Sampling with integrated gradients: python ./src/sampling/ig_sampling.py
Sampling with Lime: python ./src/sampling/lime_sampling.py
Hate speech and NLI examples (generated using either integrated gradients (ag-ig) or Lime (ag-lime))
python ./src/modeling/finetune.py
python ./src/modeling/generate.py
Trained adversarial generation models can be found here: https://huggingface.co/skg/na-models.
Example Usage:
from transformers import GPT2Tokenizer, GPT2LMHeadModel
model = GPT2LMHeadModel.from_pretrained(model_dir)
tokenizer = GPT2Tokenizer.from_pretrained("gpt2")

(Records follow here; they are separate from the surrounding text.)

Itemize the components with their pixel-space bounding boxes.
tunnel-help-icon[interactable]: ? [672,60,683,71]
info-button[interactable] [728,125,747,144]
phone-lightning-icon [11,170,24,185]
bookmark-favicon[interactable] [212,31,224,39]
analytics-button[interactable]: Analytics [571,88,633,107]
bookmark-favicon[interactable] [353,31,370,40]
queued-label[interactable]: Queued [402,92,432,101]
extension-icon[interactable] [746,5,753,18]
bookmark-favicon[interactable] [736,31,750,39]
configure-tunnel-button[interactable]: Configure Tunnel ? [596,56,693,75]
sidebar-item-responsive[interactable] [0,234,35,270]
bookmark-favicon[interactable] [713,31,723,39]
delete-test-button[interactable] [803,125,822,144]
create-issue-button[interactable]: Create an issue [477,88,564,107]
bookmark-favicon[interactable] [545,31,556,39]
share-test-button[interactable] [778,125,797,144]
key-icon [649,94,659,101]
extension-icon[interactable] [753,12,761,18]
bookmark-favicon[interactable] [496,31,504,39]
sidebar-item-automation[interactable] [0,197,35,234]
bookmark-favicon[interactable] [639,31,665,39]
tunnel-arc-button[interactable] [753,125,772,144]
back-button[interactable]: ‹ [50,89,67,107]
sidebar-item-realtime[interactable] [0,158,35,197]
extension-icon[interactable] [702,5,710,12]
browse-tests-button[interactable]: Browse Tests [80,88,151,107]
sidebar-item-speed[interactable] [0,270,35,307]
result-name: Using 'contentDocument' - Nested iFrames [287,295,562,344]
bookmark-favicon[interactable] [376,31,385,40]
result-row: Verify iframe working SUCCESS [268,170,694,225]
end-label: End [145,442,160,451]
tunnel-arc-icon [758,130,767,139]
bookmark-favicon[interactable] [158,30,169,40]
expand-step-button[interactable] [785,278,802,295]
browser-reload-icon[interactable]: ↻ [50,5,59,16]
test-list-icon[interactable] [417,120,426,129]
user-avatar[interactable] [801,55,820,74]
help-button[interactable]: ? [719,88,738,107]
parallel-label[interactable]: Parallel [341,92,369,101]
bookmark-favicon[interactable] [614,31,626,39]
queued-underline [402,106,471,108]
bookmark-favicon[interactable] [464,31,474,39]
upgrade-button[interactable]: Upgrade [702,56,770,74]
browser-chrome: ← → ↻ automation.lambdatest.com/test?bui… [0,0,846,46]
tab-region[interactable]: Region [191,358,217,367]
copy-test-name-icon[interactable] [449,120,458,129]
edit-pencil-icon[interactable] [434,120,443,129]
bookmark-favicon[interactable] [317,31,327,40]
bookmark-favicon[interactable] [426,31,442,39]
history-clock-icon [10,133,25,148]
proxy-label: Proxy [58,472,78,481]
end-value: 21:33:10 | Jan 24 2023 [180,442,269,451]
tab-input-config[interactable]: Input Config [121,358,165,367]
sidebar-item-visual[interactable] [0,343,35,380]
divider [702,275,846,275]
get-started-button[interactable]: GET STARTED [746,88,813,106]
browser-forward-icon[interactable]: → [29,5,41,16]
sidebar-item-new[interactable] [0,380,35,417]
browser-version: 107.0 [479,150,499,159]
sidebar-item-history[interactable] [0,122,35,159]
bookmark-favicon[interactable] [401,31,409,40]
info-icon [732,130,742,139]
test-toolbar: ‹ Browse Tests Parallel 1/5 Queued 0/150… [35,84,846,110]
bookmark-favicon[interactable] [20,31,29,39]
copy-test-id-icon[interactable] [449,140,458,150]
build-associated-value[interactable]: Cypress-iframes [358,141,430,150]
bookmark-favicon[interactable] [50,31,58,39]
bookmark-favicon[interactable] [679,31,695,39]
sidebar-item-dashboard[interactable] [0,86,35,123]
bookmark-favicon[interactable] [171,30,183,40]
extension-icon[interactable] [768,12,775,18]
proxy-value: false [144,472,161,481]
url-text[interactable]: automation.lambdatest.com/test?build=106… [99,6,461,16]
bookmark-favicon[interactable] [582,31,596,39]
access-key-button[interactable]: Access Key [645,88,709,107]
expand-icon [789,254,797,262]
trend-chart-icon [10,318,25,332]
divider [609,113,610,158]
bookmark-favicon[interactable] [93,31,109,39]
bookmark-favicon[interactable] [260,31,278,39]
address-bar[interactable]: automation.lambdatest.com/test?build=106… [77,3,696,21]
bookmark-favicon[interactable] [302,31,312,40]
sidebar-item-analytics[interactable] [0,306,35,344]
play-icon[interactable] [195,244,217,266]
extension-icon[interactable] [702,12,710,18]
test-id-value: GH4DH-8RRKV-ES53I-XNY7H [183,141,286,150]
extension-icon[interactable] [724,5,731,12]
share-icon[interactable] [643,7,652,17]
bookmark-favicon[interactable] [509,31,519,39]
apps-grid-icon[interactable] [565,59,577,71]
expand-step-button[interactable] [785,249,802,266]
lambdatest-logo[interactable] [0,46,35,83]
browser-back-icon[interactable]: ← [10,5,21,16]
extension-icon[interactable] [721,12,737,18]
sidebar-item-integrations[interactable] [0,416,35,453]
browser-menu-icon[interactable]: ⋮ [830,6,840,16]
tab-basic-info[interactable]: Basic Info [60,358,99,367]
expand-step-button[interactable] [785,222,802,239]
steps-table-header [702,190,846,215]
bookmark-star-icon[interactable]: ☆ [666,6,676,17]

sequence = "[attr] br , ĠThey , Ġbought , Ġwent , Ġbut , Ġavailable , Ġmodel , Ġdeliberate , Ġwanted , > , ĠI , Ġdecided [label] 2 [text]"
premise = "Grey<br>I went to the store to buy a new phone. The one I wanted was available. The salesperson showed me three different colors. I had a hard time choosing. I finally decided on the grey model. [SEP]"
input_text = tokenizer(sequence + " " + premise,return_tensors="pt")
output_text = model.generate(**input_text,max_length=200,num_beams=5,repetition_penalty=2.5)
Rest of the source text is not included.